== Segment start ==

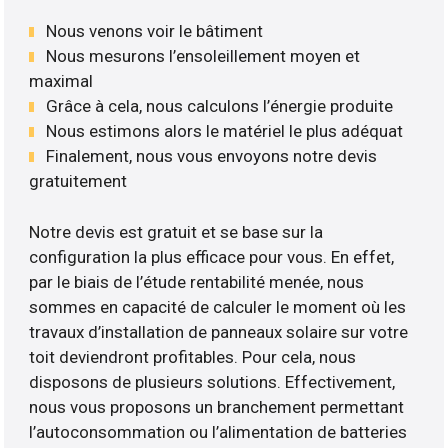
Nous venons voir le bâtiment
Nous mesurons l’ensoleillement moyen et
maximal
Grâce à cela, nous calculons l’énergie produite
Nous estimons alors le matériel le plus adéquat
Finalement, nous vous envoyons notre devis
gratuitement
Notre devis est gratuit et se base sur la
configuration la plus efficace pour vous. En effet,
par le biais de l’étude rentabilité menée, nous
sommes en capacité de calculer le moment où les
travaux d’installation de panneaux solaire sur votre
toit deviendront profitables. Pour cela, nous
disposons de plusieurs solutions. Effectivement,
nous vous proposons un branchement permettant
l’autoconsommation ou l’alimentation de batteries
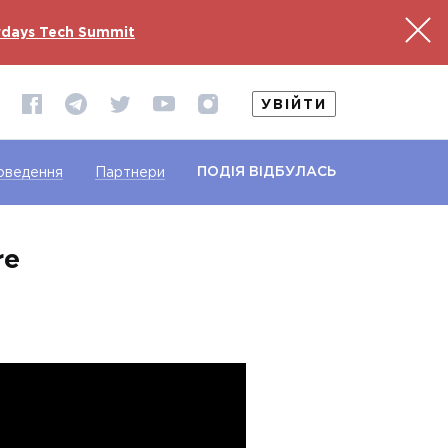
days Tech Summit
УВІЙТИ
ПОДІЯ ВІДБУЛАСЬ
оведення
Партнери
re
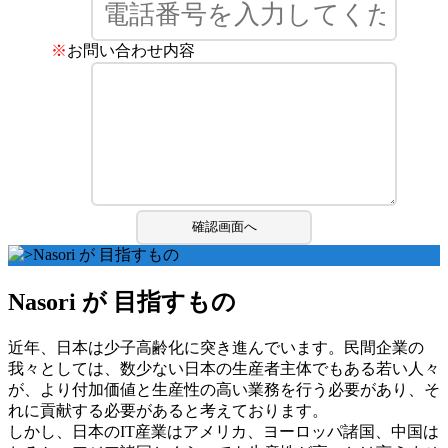
※
お問い合わせ内容
Nasori が 目指すもの
近年、日本は少子高齢化に突き進んでいます。民間企業の
我々としては、数少ない日本の生産者主体でもある若い人々
が、より付加価値と生産性の高い業務を行う必要があり、そ
れに貢献する必要があると考えております。
しかし、日本のIT産業はアメリカ、ヨーロッパ諸国、中国は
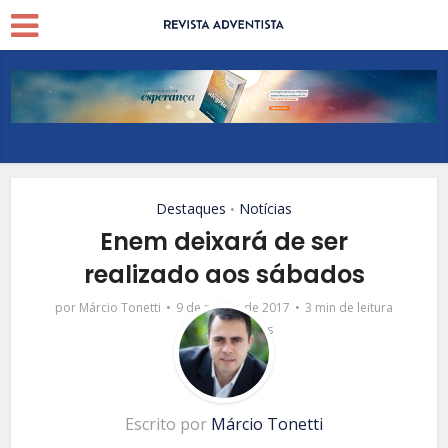
Destaques
Notícias
•
Enem deixará de ser
realizado aos sábados
por
Márcio Tonetti
9 de março de 2017
3 min de leitura
2 comentários
Escrito por
Márcio Tonetti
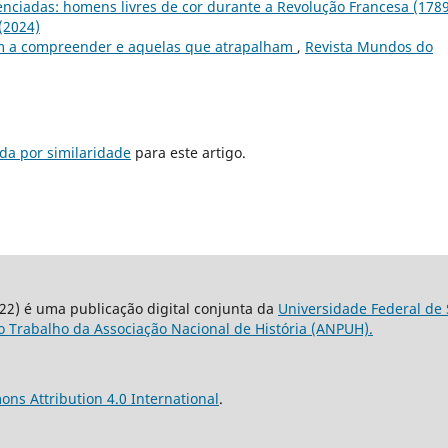
lenciadas: homens livres de cor durante a Revolução Francesa (178
(2024)
m a compreender e aquelas que atrapalham
,
Revista Mundos do
da por similaridade
para este artigo.
22) é uma publicação digital conjunta da
Universidade Federal de 
 Trabalho da Associação Nacional de História (ANPUH).
ns Attribution 4.0 International
.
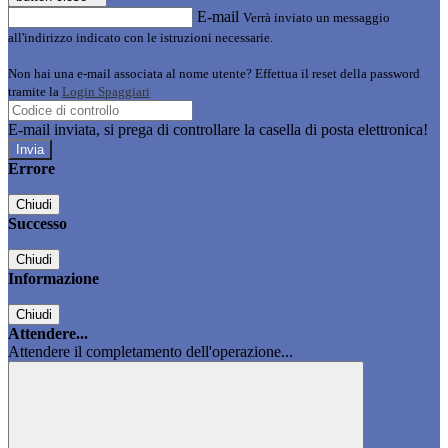
E-mail
Verrà inviato un messaggio
all'indirizzo indicato con le istruzioni necessarie.
Non hai una e-mail associata al nome utente? Effettua il reset della password
tramite la
Login Spaggiari
E-mail inviata, si prega di controllare la casella di posta elettronica!
Errore
Chiudi
Successo
Chiudi
Informazione
Chiudi
Attendere...
Attendere il completamento dell'operazione...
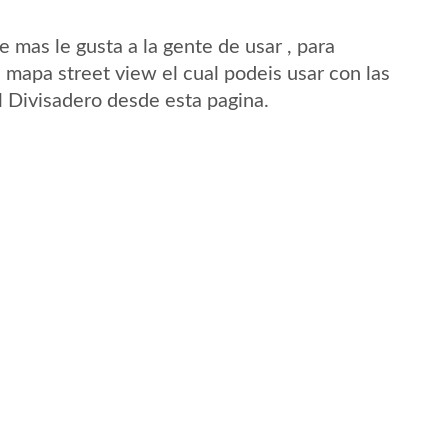
mas le gusta a la gente de usar , para
 mapa street view el cual podeis usar con las
El Divisadero desde esta pagina.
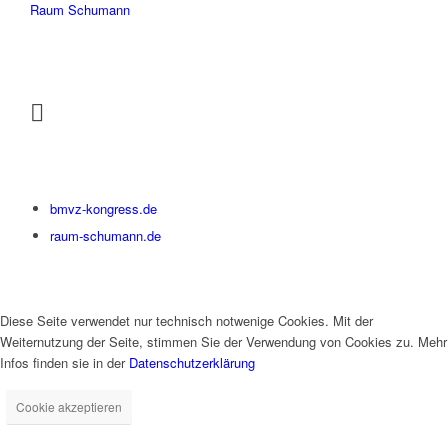
Raum Schumann
bmvz-kongress.de
raum-schumann.de
Diese Seite verwendet nur technisch notwenige Cookies. Mit der
Weiternutzung der Seite, stimmen Sie der Verwendung von Cookies zu. Mehr
Infos finden sie in der
Datenschutzerklärung
Cookie akzeptieren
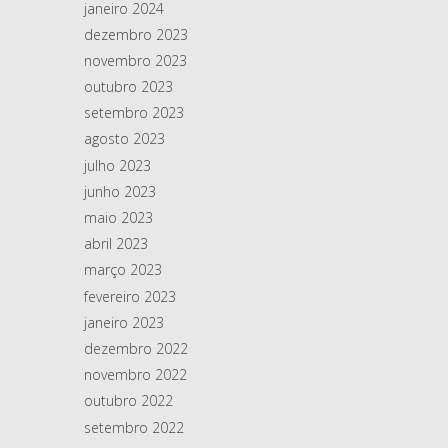
janeiro 2024
dezembro 2023
novembro 2023
outubro 2023
setembro 2023
agosto 2023
julho 2023
junho 2023
maio 2023
abril 2023
março 2023
fevereiro 2023
janeiro 2023
dezembro 2022
novembro 2022
outubro 2022
setembro 2022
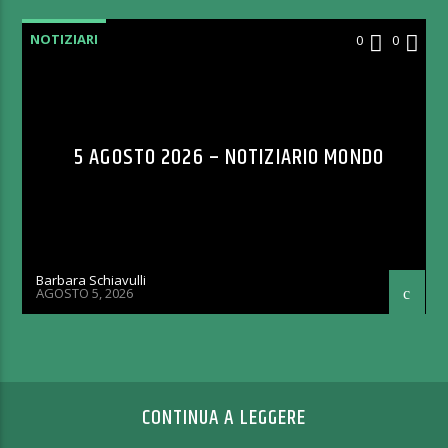
NOTIZIARI
0
0
5 AGOSTO 2026 – NOTIZIARIO MONDO
Barbara Schiavulli
AGOSTO 5, 2026
CONTINUA A LEGGERE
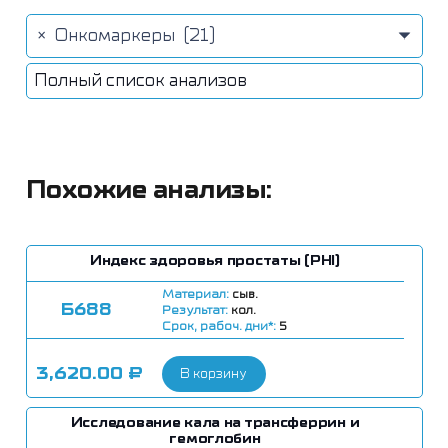
×
Онкомаркеры (21)
Полный список анализов
Похожие анализы:
Индекс здоровья простаты (PHI)
Материал:
сыв.
Б688
Результат:
кол.
Срок, рабоч. дни*:
5
3,620.00
₽
В корзину
Исследование кала на трансферрин и
гемоглобин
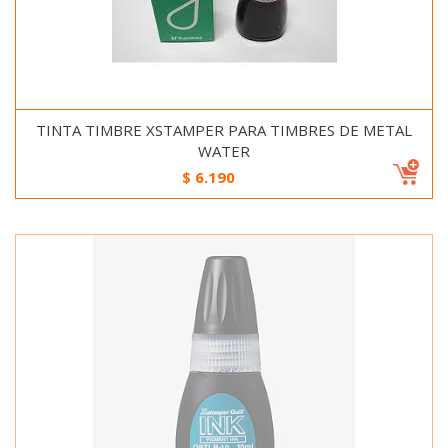
TINTA TIMBRE XSTAMPER PARA TIMBRES DE METAL
WATER
$
6.190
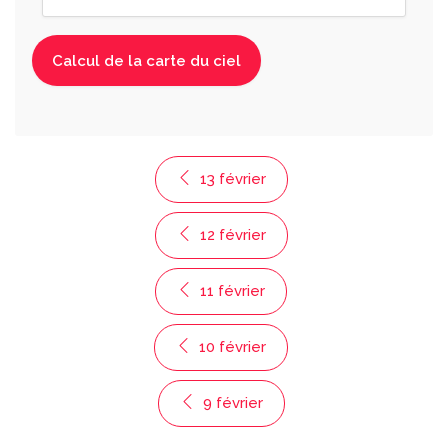
13 février
12 février
11 février
10 février
9 février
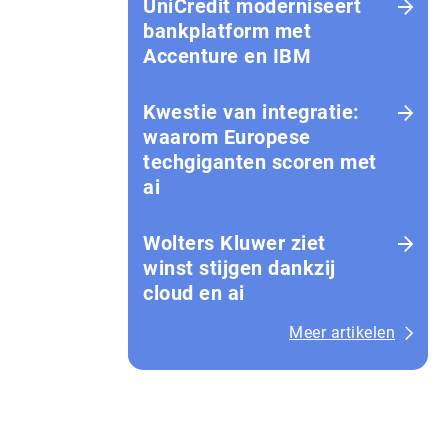
UniCredit moderniseert
bankplatform met
Accenture en IBM
Kwestie van integratie:
waarom Europese
techgiganten scoren met
ai
Wolters Kluwer ziet
winst stijgen dankzij
cloud en ai
Meer artikelen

== Segment end ==

Display every line of the listing that contains the string "cela".

REPLY:
Grâce à cela, nous calculons l’énergie produite
toit deviendront profitables. Pour cela, nous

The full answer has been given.